Was On the Town wirklich ausmacht, ist aber die Musik. Und das obwohl Produzent Roger Edens einen Großteil der Musik von Leonard Bernstein praktisch in die Tonne gekloppt hat, um sie durch eigene Songs zu ersezten. Bernstein hatte die Musik für das Original-Broadway-Musical geschrieben, die Edens aber zu komplex war. Nun ist Edens beileibe kein schlechter Songwriter, aber Bernstein ist nun einmal eine Klasse für ich. Immerhin bleiben einige Nummer aus der Bühnenversion über, etwa das tolle "New York, New York" (nicht zu verwechseln mit Sinatras größtem Hit). Auch Bernsteins "Come Up to My Place", ein Gesangsdialog zwischen Sinatra und Garrett, gehört zu den absoluten Highlights. Edens Songs sind allerdings auch nicht übel, vor allem in Kombination mit den Texten von Betty Comden und Adolph Green. Am besten ist "You're Awful", ein weiterer amüsanter musikalischer Schlagabtausch zwischen Sinatra und Garrett. Auch der Titelsong ist schmissig, punktet jedoch in erster Linie mit dem tollen Harmoniegesang der Männer.
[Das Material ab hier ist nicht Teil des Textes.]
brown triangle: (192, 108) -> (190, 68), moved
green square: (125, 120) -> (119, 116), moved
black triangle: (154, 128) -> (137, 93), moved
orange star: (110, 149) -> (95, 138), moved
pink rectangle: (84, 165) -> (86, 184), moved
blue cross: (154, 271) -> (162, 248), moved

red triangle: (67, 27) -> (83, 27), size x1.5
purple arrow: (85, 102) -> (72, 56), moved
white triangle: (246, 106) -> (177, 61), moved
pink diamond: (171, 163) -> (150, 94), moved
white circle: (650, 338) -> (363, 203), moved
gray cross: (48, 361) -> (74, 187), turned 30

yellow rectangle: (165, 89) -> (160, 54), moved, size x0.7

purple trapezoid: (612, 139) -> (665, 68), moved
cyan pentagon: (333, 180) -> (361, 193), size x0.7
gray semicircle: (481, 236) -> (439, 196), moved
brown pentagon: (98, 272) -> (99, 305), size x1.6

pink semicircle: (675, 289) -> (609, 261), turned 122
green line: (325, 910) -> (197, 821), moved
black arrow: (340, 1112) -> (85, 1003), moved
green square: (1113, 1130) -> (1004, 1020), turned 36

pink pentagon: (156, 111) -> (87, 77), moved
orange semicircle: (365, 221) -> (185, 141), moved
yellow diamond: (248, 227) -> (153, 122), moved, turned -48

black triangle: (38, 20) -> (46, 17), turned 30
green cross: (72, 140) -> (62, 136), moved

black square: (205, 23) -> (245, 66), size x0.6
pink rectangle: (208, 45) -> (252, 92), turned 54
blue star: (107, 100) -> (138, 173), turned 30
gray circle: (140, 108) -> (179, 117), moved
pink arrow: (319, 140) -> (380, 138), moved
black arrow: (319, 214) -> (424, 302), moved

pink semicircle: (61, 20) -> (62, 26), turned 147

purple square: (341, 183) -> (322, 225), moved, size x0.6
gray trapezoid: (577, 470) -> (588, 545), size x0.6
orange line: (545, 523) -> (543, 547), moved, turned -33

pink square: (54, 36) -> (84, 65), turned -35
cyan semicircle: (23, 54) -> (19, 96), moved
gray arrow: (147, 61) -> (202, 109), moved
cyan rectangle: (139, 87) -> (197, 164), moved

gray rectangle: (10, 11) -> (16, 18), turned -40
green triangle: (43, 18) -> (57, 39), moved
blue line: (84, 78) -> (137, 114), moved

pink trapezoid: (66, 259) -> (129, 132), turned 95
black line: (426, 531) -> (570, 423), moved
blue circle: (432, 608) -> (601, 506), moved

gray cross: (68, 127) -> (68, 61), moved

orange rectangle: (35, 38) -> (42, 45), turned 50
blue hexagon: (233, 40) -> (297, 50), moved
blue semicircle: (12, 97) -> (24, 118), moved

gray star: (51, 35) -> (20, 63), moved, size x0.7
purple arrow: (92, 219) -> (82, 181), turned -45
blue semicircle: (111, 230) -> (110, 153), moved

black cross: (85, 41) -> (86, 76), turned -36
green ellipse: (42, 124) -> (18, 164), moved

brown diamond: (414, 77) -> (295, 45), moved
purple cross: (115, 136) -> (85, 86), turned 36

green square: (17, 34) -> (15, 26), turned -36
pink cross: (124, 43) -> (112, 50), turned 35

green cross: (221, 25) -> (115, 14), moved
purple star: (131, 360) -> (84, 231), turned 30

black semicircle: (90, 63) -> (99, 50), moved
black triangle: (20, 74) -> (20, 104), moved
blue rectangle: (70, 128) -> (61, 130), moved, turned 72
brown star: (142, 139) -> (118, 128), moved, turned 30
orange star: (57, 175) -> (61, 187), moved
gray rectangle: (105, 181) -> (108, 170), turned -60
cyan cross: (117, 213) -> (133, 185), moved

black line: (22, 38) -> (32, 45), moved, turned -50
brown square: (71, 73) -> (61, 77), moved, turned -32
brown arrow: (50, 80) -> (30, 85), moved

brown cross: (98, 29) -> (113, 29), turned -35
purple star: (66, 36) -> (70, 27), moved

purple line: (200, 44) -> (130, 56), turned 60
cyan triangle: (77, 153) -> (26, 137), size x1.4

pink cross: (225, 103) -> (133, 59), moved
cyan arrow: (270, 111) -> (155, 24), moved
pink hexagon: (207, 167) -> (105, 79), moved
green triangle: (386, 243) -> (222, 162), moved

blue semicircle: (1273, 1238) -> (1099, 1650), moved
Bernsteins Musik kommt vor allem bei "A Day in New York" zum Tragen - eine längere Ballet-Sequenz, wie sie für Kelly/Donen-Musicals üblich ist. Hier wird Gabeys Sehnsuch nach "Miss Turnstiles" in modernen Tanz gepackt, mit herausragenden Leistungen von Kelly und Vera-Ellen. Aber auch die anderen Darsteller demonstrieren, dass sie professionell bis in die Haarspitzen ist. Obwohl ich Easter Parade ja nun einmal im Jahr schaue, hatte ich schon fast wieder vergessen, was für eine fantastische Stepptänzerin Ann Miller ist. Zudem sprühen alle Schauspieler geradezu über vor Elan, dass man als Zuschauer regelrecht angesteckt wird.

Fazit: On the Town ist ein harmloses, aber amüsantes Musical, mit vielen tollen Songs und sechs Hauptdarstellern in Bestform.